March 24, 2014 / 1:40 PM / in 4 years

UPDATE 1-Diploma Plc says strong pound to hurt results, shares fall

* First-half revenue to grow 5 pct on underlying basis

* Controls business revenue to grow 10 pct on underlying basis

* Shares fall as much as 14.5 pct (Adds details, analyst comments and updates share movement)

By Tasim Zahid

March 24 (Reuters) - British industrial wiring and component maker Diploma Plc estimated its first-half revenue growth would halve from a year earlier and said a strong pound would continue to hurt its results.

Shares in Diploma, which supplies products ranging from hydraulic seals to components for Formula 1 cars, fell as much as 14.5 percent on Monday morning and were among the biggest percentage loser on the London Stock Exchange.

Diploma, which gets about three-quarters of its revenue from outside the UK, also said on Monday that weakening Canadian and Australian dollars would also hurt its healthcare businesses.

“As a result of FX (rates) we anticipate that adjusted EPS for FY14 and beyond will move down by mid-single digits,” Jefferies analyst Will Kirkness said in a note.

Current exchange rates for the pound would have reduced Diploma’s revenue by about 14 million pounds in the year through Sept. 30, the company said.

Full-year adjusted operating profits would have been hurt by 3 million pounds.

Diploma reported an adjusted operating profit of 54.2 million pounds on 285.5 million pounds in revenue for the year ended September.

The pound has risen 1.85 percent against the U.S. dollar since then up to Friday’s close.

“Their hedging book runs out in the second half and they will refilling that hedge book with higher prices,” Peel Hunt analyst Henry Carver told Reuters.

British capital goods companies such as Smith Group, Melrose, Spectris and Fenner, - with a large exposure to non-UK markets - have all flagged the impact of strengthening sterling on their businesses.

Diploma said group revenue was likely to grow about 5 percent for the six months ending March 31. The company had posted a 10 percent revenue growth in the year-ago period.

“Significant movements in exchange rates have adversely impacted the results of the overseas businesses when translated into UK sterling,” the company said in a trading update on Monday.

Diploma sources material from U.S. and Europe and sells in Australia and Canada.
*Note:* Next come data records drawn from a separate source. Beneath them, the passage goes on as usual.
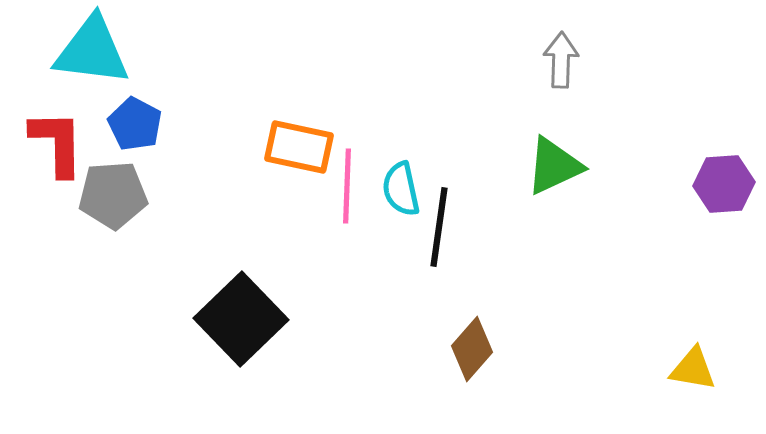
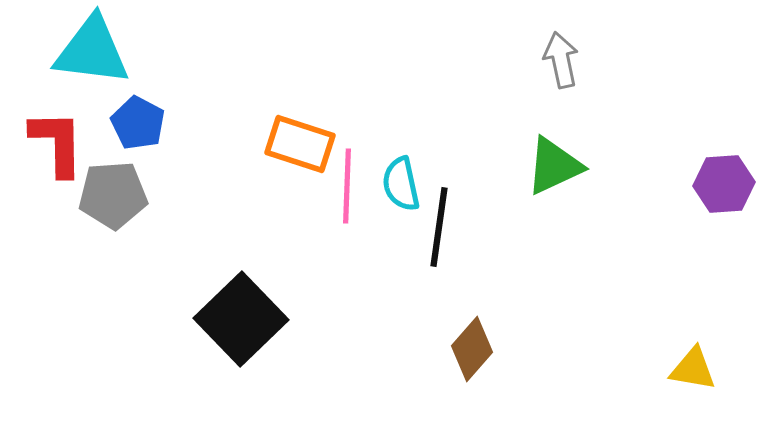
gray arrow: rotated 14 degrees counterclockwise
blue pentagon: moved 3 px right, 1 px up
orange rectangle: moved 1 px right, 3 px up; rotated 6 degrees clockwise
cyan semicircle: moved 5 px up
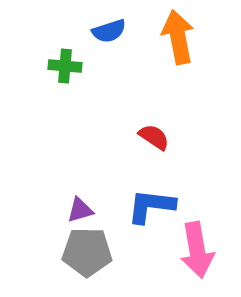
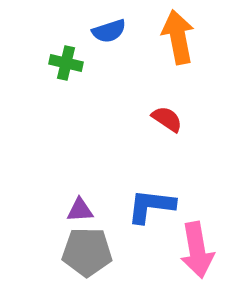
green cross: moved 1 px right, 3 px up; rotated 8 degrees clockwise
red semicircle: moved 13 px right, 18 px up
purple triangle: rotated 12 degrees clockwise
The Australian and Canadian dollars have been extremely weak, Carver said.

The company said it expects revenue from its controls business to increase about 10 percent on an underlying basis, helped by sales in UK and Germany.

Diploma estimates first-half adjusted profit before tax to be similar to year-ago levels.

The company reported revenue of 139.7 million pound ($230.43 million) and a pretax profit of 23.8 million pounds in the six months ended March 2013.

The company said it had spent about 12 million pounds on acquisitions, but said lengthy transaction and due diligence processes continued to delay the completion of opportunities.